Supplied records.
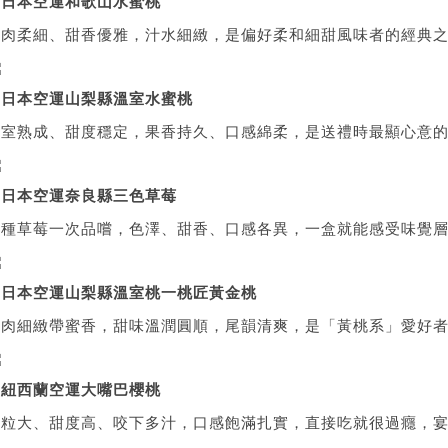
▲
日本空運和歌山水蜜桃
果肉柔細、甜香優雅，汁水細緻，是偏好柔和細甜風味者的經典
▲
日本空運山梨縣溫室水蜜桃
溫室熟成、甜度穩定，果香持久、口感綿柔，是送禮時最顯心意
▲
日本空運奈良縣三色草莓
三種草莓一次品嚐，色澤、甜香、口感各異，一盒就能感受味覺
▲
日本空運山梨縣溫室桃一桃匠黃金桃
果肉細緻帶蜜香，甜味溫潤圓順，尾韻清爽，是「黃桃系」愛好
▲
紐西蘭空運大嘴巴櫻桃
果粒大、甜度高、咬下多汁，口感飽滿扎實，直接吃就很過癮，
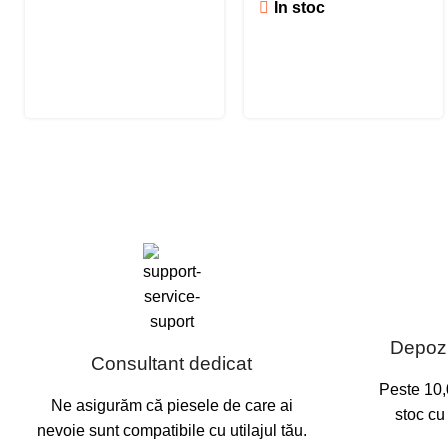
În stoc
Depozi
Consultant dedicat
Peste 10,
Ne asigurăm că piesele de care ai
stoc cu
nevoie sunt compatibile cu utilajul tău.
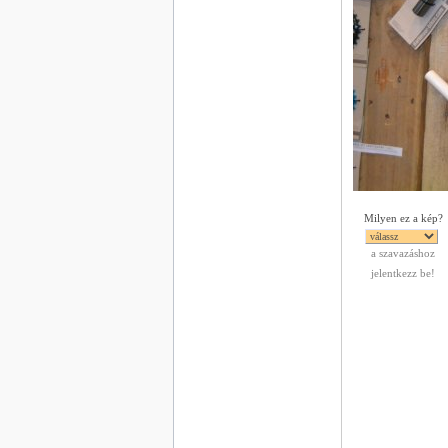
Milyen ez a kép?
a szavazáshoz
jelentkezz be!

Requirement. The response should be the full material, repeated exactly, with images removed.

Output for this task.
▲
日本空運和歌山水蜜桃
果肉柔細、甜香優雅，汁水細緻，是偏好柔和細甜風味者的經典
▲
日本空運山梨縣溫室水蜜桃
溫室熟成、甜度穩定，果香持久、口感綿柔，是送禮時最顯心意
▲
日本空運奈良縣三色草莓
三種草莓一次品嚐，色澤、甜香、口感各異，一盒就能感受味覺
▲
日本空運山梨縣溫室桃一桃匠黃金桃
果肉細緻帶蜜香，甜味溫潤圓順，尾韻清爽，是「黃桃系」愛好
▲
紐西蘭空運大嘴巴櫻桃
果粒大、甜度高、咬下多汁，口感飽滿扎實，直接吃就很過癮，
În stoc
Depozi
Consultant dedicat
Peste 10,
Ne asigurăm că piesele de care ai
stoc cu
nevoie sunt compatibile cu utilajul tău.
Milyen ez a kép?
a szavazáshoz
jelentkezz be!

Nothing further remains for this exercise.